A post by Anaïs Giannuzzo
In 1975, something happened that would change our world: Steven Spielberg’s movie Jaws was released. Since then, the shark population has has fallen to around 70% of the original population (Pacoureau et al. 2021). To say that Jaws was the cause of this would be wrong – our increasing appetite for fish combined with bad fishing techniques, our demand for beauty products (in this case: for squalene), and the lack of regulations are the main causes of the decline (Dulvy et al. 2017). But, as Christopher Neff argues, the representation of sharks provided by Jaws has made it okay for us that they be killed without much or any control (Neff 2015): in the US, a surge of shark hunters were exposing their catches with the pride of having eliminated a ‘man killer’ (Beryl 2012); Australia passed laws that enabled the killing of a greater amount of sharks than before (Neff 2015); and more generally, shark attacks were systematically reported by the media as though they were perpetrated by a rogue, psychopathic shark (Beryl 2012; Neff 2015; Peace 2015).

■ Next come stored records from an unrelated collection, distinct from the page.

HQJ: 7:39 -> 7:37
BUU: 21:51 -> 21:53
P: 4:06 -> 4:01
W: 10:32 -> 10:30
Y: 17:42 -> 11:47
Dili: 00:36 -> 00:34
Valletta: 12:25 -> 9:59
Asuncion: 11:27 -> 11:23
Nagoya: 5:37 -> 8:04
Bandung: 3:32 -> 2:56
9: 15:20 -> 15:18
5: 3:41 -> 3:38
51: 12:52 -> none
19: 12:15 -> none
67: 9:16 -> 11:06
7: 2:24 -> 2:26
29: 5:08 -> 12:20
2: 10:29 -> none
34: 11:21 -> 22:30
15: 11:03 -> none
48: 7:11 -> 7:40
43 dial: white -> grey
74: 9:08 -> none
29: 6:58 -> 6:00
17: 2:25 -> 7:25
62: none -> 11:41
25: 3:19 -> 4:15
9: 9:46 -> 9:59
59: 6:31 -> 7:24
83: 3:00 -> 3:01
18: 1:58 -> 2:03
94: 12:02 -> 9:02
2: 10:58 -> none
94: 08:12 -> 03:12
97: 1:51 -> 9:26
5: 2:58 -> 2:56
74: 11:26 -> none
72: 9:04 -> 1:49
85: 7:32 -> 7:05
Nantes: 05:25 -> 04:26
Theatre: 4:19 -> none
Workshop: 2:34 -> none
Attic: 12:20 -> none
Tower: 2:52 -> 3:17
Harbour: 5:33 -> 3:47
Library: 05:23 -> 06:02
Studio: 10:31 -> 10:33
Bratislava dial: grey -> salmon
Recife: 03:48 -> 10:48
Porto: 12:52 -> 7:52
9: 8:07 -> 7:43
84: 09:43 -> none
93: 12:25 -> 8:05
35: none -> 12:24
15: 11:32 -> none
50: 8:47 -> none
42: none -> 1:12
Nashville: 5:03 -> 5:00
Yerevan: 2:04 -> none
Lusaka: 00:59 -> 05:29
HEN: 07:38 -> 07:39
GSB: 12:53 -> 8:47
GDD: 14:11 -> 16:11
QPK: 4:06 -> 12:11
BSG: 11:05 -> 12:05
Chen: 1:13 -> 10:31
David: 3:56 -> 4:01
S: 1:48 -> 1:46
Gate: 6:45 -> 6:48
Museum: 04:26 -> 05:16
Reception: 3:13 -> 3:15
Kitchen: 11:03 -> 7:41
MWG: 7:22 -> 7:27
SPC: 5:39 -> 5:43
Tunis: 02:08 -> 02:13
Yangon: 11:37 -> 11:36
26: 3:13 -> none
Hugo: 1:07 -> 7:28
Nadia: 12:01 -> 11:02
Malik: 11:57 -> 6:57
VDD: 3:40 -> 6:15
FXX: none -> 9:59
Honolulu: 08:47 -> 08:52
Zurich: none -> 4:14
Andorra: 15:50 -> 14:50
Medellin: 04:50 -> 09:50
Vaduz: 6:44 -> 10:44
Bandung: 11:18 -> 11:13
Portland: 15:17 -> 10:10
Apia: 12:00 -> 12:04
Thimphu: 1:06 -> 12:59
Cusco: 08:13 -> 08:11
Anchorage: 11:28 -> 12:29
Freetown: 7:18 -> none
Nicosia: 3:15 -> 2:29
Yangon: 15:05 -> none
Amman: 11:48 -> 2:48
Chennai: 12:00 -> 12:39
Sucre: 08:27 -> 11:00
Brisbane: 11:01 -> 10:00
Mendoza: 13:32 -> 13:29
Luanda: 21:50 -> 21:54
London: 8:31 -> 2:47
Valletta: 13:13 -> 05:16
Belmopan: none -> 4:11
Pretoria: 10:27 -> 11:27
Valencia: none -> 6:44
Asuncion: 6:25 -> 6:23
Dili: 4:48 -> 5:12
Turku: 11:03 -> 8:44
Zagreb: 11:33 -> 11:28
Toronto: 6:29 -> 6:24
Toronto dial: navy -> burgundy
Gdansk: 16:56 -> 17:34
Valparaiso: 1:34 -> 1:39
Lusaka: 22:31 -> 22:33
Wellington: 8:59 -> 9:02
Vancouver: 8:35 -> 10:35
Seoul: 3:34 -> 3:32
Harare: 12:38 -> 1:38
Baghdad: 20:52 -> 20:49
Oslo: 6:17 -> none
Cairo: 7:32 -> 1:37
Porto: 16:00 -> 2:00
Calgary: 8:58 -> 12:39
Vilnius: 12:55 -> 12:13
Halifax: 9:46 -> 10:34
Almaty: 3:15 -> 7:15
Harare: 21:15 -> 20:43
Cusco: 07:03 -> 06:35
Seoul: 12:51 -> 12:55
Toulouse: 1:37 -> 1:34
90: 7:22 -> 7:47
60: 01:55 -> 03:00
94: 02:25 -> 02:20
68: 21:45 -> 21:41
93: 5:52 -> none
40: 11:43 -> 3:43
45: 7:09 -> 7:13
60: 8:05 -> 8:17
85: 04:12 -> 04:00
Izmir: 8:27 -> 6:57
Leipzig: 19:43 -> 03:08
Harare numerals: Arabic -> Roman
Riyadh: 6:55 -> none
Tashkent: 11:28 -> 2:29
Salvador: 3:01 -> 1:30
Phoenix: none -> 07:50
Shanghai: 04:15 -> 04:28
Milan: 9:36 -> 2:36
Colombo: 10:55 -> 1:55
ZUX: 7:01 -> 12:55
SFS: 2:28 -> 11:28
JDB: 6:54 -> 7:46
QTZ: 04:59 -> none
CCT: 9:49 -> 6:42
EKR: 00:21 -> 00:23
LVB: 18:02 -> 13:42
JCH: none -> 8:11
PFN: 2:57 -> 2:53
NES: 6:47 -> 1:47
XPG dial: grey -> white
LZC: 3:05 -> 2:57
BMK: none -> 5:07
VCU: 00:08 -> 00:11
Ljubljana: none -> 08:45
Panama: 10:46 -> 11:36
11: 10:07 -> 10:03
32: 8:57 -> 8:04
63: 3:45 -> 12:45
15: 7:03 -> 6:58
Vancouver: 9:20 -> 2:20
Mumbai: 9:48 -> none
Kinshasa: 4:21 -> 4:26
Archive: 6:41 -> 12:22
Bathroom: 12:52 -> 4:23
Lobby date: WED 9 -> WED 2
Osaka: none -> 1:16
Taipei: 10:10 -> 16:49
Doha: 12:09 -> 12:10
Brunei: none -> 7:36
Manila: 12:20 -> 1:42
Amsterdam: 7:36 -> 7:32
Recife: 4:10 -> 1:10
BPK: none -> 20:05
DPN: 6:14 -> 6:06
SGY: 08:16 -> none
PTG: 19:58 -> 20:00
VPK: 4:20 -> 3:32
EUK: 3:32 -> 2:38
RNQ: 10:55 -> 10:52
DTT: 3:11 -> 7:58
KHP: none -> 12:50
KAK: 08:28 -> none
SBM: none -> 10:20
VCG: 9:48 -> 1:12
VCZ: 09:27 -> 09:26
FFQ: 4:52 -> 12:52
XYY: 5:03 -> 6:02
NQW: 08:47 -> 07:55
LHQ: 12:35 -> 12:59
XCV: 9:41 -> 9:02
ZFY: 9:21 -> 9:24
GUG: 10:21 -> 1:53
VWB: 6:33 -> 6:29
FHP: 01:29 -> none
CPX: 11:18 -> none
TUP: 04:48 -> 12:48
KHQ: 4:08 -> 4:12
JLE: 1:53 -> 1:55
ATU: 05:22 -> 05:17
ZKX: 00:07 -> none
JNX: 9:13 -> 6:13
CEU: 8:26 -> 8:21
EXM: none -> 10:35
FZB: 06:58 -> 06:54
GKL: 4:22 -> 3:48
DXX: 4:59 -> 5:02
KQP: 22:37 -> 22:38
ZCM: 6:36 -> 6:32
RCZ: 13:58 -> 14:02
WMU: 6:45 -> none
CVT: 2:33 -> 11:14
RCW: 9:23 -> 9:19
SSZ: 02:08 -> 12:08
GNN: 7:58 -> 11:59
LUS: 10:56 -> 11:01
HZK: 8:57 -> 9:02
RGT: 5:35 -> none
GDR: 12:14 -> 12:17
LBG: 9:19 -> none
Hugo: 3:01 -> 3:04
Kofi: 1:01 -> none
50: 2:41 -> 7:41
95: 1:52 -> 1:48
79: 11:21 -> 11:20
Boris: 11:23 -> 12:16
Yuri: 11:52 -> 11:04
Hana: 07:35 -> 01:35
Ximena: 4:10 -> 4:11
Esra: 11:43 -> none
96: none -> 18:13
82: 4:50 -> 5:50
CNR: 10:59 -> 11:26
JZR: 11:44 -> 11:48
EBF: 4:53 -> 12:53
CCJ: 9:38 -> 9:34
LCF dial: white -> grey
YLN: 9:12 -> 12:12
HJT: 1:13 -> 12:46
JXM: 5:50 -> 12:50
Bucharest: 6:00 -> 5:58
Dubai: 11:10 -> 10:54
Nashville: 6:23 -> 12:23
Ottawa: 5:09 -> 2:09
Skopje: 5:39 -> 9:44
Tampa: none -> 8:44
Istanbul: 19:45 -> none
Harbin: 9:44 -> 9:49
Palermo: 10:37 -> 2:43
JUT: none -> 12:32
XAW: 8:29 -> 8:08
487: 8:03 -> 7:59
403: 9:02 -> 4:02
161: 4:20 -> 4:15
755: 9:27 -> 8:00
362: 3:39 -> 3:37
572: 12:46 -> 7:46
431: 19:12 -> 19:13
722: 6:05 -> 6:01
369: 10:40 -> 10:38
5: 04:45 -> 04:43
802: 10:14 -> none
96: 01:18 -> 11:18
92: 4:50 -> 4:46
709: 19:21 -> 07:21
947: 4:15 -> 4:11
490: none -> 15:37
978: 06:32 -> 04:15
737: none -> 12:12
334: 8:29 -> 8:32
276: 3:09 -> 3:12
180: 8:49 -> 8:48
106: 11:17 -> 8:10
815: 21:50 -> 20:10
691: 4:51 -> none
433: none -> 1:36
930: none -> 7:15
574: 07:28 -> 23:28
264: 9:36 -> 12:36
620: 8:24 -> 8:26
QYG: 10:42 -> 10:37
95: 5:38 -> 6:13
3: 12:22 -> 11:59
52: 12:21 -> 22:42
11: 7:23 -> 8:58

This is precisely the picture Jaws induced (not just the movie, the 1974-published book with the same title, too): a representation of sharks – especially of the great white shark – as (1) having intentions, (2) being blood thirsty, and (3) being a predator of humans. This (fallacious) shark-deviation is the so-called ‘rogue’ shark (the term originates in Jaws). Rogue sharks have the intention to murder specific humans, which they hunt for weeks or months.
I predict that most of the audience of Jaws would say that the representation of sharks in both the movie and the book is fictional. In spite of that, the representation had, for many, an impact on their daily life, as it shaped the way in which they perceived real sharks and saw certain actions as justified (see discussion of similar phenomena in Goffin and Friend 2022). So the question is, how can a fictional representation of sharks have such an influence when people know it doesn’t correspond to the world?